It was the day of my mom's funeral. As I look in the mirror, putting on my black dress, I think about how lonely I am for my Mom. I miss her so much. Why did she leave? Why did she kill herself? I put on my black shoes and do my hair and make up in silence. I walked to Jeff's window and looked out. I looked to the sky as tears came flowing down my face. I am not ready to face it. I'm not ready to face her death. Its too much for me to deal with at this age. Suddenly, 2 arms wrap around my waist. I turn and saw Jeff. He saw my distress and pulled me into a tight hug. I cried hard into his chest.

"Oh Babygurl. It breaks my heart to see you like this"

"I don't wanna face that coffin Jeff. I don't know if I can do it." I cried

"If you don't go, you won't have closure and I will be there with you the whole time."

"Promise?"

"I promise you with everything in my heart" He said wiping off my tears.
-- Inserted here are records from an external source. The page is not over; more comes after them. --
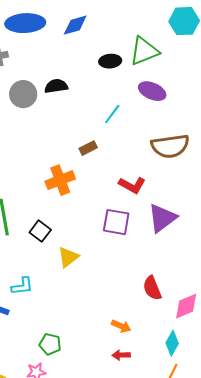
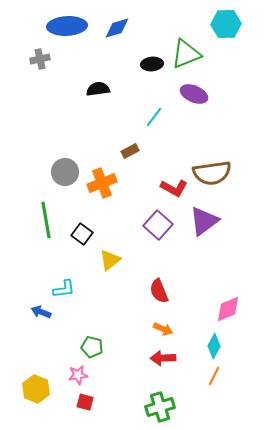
gray circle: (23, 94) -> (65, 172), moved
brown semicircle: (170, 146) -> (212, 173), moved
purple square: (116, 222) -> (158, 225), turned 32
red semicircle: (152, 288) -> (159, 291), moved
red arrow: (121, 355) -> (163, 358), size x1.4

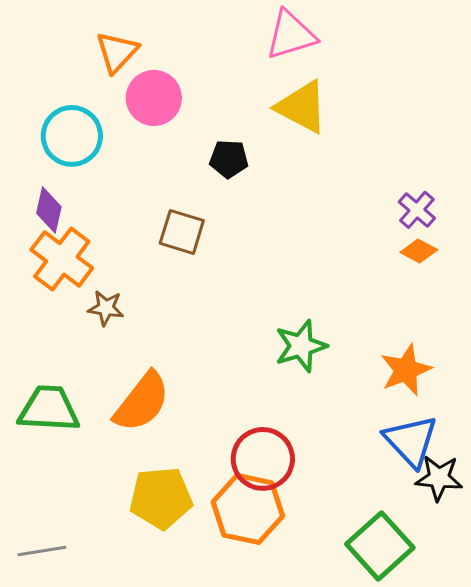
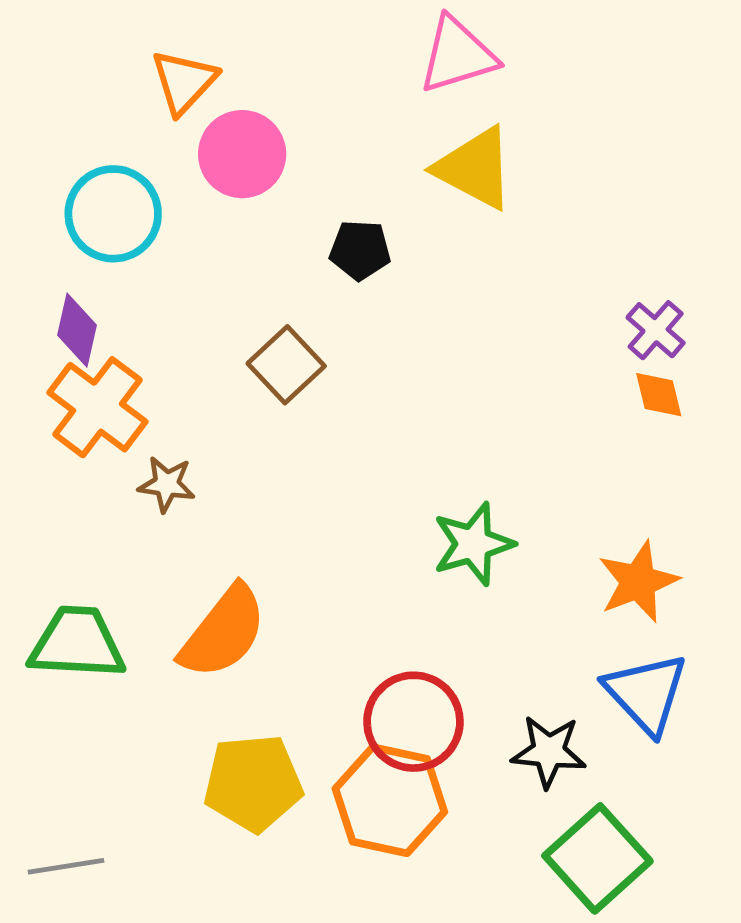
brown square: (182, 232) -> (286, 365), turned 30
orange diamond: (419, 251) -> (659, 395), turned 48
black star: (439, 478) -> (549, 752), moved

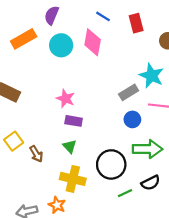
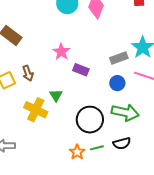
purple rectangle: (74, 121) -> (81, 70), moved
brown arrow: (36, 154) -> (28, 73), moved
yellow cross: (73, 179) -> (36, 110), moved
orange star: (57, 205) -> (77, 152), moved

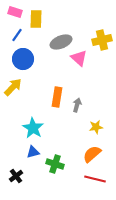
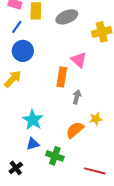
gray ellipse: (61, 42) -> (67, 17), moved
pink triangle: (79, 58) -> (79, 60), moved
orange rectangle: (57, 97) -> (62, 77), moved
orange semicircle: (92, 154) -> (75, 130), moved

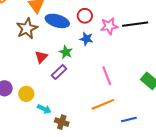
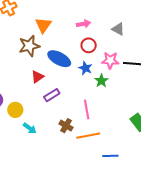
blue ellipse: (57, 21) -> (59, 59), moved
green star: (66, 52) -> (101, 81), moved
pink line: (107, 76) -> (87, 109), moved
brown cross: (62, 122) -> (66, 126), moved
My lip was quivering and he bent down to kiss it.

"It's time to go"

I nodded and we walked into the living room where Matt and Gil awaited. Gil walked up and hugged me and so did Matt. We all walked to the car and headed to the church. I was greeted by family members and friends also complete strangers. We walked into the church and sat down. The sermon started and I just starred at the coffin. My body was trembling and tears running down my face. Matt and Jeff sat on each side of me, holding me. Usually that would calm me down, but it didn't. I didn't realize this, but the sermon was over and Jeff and Matt brought me back into reality. The Paul bearers carried the casket down the isle, with us following behind it. As soon as we got outside, I did the only thing I am good at. That is running. I ran like there was no tomorrow. Jeff and Matt started running after me, but I was faster. I didn't know where my legs were taking me, but I had to get away. I ran into some sort of woods and lost Matt and Jeff. Good now I can be alone. My legs to me to some place I didn't wanna be. My house that I shared with my Mom. I walked up the steps and found the key under the mat. I opened the door and walked in. Everything hit me all at once. The smell of it, the look, just everything. I walked up the stair and into my room. It was the same as it looked that day. I saw something white sitting on my dresser. It was an envelope with my mom's handwriting on it. It said Patience. I walk to the dresser and take the envelope. I slowly open it and read it.

Dear Patience:

This is one of the hardest letters I have ever written. As you probably know, I am dead. I took pills and committed suicide. You probably have a lot of questions you want answered. Why did I do this? Well, baby...that question can be answered by telling you a story. I knew your father because we were in the same class together. I always looked at him because he was the hottest guy in our school. He thought he would take advantage of that by placing a bet with his friends that he could get me in the sack on our first date. So he asked me out and took me to Couple Cliff. He tried to kiss me and I wouldn't let him. I told him he was moving to fast. He got mad and he jumped on top of me. I screamed and pushed him off me. I got out of the car and ran. He started chasing me. After tackling me on the ground, he raped me. After he finished, I told him I was going to tell the police and he took out a gun and said not if I am dead. I used all my strength to wrestle him to get his gun away. The gun went off and the next thing I knew, he was dead. I went into his car and got his cell. I called the police. About 3 weeks later I found out I was pregnant. I wanted to get an abortion because of what happened, but I then changed my mind at the last minute and kept you. I am happy I did. You turned out to be a beautiful girl. I am so proud of you baby. I took the pills because the pain won't go away. I look into your eyes and I see him. I wish to God I didn't, but I do. I can't go on living like this. I want you to know that no matter what, this isn't your fault at all. Its my fault and its his. I want you to stay with the Hardy's. They love you and you love them. You can be more happier there than you would be with me. I love you baby and I always will. I will be watching over you in heaven.

Love,

Mom.

I stood up and walked to the kitchen. I laid down where my mother had been. I laid there and cried my heart out shouting.

"Mom! Mommy! I love you"

"Patience!" I heard someone yell.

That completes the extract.